Hinweis: Der Maßstab ist nur 158 cm lang, da ein Stück abgebrochen war.

Festung Radweg (Foto: Karl-Heinz Herrmann) Festung Radweg (Foto: Karl-Heinz Herrmann)

Beim Einbau der Poller wurden im Verlaufe des Weges noch schmalere Engstellen geschaffen, wie an dieser Stelle. Damit man auch die Größenverhältnisse kennt, der gesamte Radweg hat eine Breite von 240 cm.

Festung Radweg (Foto: Karl-Heinz Herrmann) Festung Radweg (Foto: Karl-Heinz Herrmann)

Durch den in den Weg hineinragenden Stutzen des Absperrpostens steht für den Weg nur noch eine lichte Weite von 135 cm zur Verfügung. Schon ein Blick ins Internet geworfen zeigt, dass es Fahrradanhänger für Kindertransport gibt, die eine Breite von 105 cm haben. Jetzt heißt es allerdings schon mal gut zirkulieren, dass man nicht doch hängen bleibt. Früher musste man nur auf den Absperrposten achten, jetzt muss man auch noch den Poller im Auge haben.

Wenn man gehässig ist, könnte man meinen, dem Landrats ist die Sicherung des Radweges gegen unbefugtes Benutzung durch Autos wichtiger, als die Sicherheit der Radfahrer.
Und was hört man da immer für Ausreden, damit man die Poller aufstellen konnte.

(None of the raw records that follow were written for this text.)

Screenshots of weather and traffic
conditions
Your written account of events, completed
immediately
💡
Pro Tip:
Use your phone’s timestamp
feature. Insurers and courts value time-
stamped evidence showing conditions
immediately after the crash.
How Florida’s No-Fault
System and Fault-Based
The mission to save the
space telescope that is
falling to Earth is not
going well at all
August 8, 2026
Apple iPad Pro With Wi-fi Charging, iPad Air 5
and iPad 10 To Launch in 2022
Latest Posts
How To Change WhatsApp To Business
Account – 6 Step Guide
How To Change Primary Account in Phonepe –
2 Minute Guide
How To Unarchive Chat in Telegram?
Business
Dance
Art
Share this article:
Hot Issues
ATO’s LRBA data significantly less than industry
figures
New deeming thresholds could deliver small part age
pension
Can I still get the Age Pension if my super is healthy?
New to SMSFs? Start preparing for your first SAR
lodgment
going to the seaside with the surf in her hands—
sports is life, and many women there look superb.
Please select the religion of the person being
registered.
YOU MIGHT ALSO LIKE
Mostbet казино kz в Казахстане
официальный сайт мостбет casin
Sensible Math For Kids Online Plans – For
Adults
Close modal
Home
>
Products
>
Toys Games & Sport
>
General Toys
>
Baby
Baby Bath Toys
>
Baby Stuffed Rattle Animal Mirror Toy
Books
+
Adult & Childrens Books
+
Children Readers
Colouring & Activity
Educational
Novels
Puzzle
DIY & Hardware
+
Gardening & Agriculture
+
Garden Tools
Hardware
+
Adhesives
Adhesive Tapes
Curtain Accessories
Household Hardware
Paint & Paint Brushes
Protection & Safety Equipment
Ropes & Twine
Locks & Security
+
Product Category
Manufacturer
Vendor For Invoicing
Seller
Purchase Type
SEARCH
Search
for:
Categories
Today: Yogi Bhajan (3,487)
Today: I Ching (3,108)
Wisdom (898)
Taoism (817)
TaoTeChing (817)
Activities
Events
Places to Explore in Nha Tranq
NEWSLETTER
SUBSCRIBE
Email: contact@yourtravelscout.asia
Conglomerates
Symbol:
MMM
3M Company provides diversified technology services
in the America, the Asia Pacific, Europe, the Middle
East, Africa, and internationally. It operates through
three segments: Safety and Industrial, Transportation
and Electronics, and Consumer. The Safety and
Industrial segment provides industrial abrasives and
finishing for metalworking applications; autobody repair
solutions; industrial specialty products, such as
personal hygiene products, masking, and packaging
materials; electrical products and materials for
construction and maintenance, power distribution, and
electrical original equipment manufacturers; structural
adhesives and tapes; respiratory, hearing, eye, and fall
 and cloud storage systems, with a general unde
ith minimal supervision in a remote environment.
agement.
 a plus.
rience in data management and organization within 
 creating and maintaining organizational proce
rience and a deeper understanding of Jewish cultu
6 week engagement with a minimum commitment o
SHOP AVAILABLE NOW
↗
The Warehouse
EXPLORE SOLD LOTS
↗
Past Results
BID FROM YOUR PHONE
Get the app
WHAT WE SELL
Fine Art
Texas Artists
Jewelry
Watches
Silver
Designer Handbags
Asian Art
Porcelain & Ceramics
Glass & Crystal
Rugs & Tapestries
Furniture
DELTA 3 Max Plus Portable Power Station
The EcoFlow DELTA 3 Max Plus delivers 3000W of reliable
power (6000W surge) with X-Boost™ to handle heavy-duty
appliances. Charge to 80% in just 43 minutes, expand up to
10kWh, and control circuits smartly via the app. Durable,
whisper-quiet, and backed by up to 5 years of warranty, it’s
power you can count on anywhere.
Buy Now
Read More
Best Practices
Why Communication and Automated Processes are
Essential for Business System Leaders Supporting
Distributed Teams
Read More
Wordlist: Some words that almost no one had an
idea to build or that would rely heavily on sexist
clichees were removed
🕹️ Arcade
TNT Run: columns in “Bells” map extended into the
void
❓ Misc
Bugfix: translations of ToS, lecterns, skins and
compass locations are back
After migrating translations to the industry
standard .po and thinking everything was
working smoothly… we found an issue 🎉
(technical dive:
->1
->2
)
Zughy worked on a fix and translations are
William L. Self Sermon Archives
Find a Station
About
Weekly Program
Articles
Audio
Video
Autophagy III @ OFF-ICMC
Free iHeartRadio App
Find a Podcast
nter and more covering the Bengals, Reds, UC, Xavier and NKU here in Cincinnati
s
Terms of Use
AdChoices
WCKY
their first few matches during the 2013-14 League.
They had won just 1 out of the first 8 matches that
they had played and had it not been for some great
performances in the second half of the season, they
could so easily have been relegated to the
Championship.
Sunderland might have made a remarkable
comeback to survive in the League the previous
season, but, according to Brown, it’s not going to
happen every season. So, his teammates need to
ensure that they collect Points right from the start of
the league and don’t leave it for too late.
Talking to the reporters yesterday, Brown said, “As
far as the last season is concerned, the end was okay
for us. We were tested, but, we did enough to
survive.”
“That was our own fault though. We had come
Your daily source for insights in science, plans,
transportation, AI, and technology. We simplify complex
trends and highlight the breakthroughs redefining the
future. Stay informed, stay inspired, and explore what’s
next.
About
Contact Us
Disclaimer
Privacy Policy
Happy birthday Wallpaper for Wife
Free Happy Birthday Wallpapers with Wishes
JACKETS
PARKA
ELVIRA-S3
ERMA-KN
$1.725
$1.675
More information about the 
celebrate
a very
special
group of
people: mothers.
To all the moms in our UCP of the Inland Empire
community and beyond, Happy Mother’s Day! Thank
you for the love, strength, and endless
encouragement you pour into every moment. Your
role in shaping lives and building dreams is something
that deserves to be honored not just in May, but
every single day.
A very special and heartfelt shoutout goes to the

Eine zum Beispiel ist, wir wollen verhindern, dass die Radwege als Rennstrecken für die Quads benutzt werden. Welch ein Unfug. Ein einziger Anruf bei Rogols-Motorshop in Jecha brachte die Information, dass die Quads eine Breite haben, die im Bereich 90 cm bis 125 cm liegen. Mit Absperrpfosten und Poller kann man nicht verhindern, dass ein Quad so einen Radweg benutzt! Dass es wirklich Kraftfahrer mit Autos gibt, die statt der B4 lieber den Radweg daneben benutzen darf bezweifelt werden!

Was bleibt ist die Frage, muss wirklich so ein Aufwand betrieben werden. Eine gehässige Zunge äußerte gegenüber kn zum Thema, es fehlt nur noch, dass der Radweg mit Stacheldraht und Überwachungskameras gesichert wird.

Festung Radweg (Foto: Karl-Heinz Herrmann) Festung Radweg (Foto: Karl-Heinz Herrmann)

Übrigens gibt es immer noch Schlupflöcher für Autos. Da das Maßststabsfragment eine Länge von 158 cm hat, kann man ersehen, es gibt immer noch Schlupflöcher für Autos! Wie konnte man das übersehen. Hier müssen bestimmt noch drei Poller rein. Das Geld ist im Landratsamt ja reichlich vorhanden. Wenn nicht nimmt man es von der Sanierung der Schulen. Bei den vielen Millionen die dort gebracht werden fällt der kleine Abzweig bestimmt nicht auf, oder?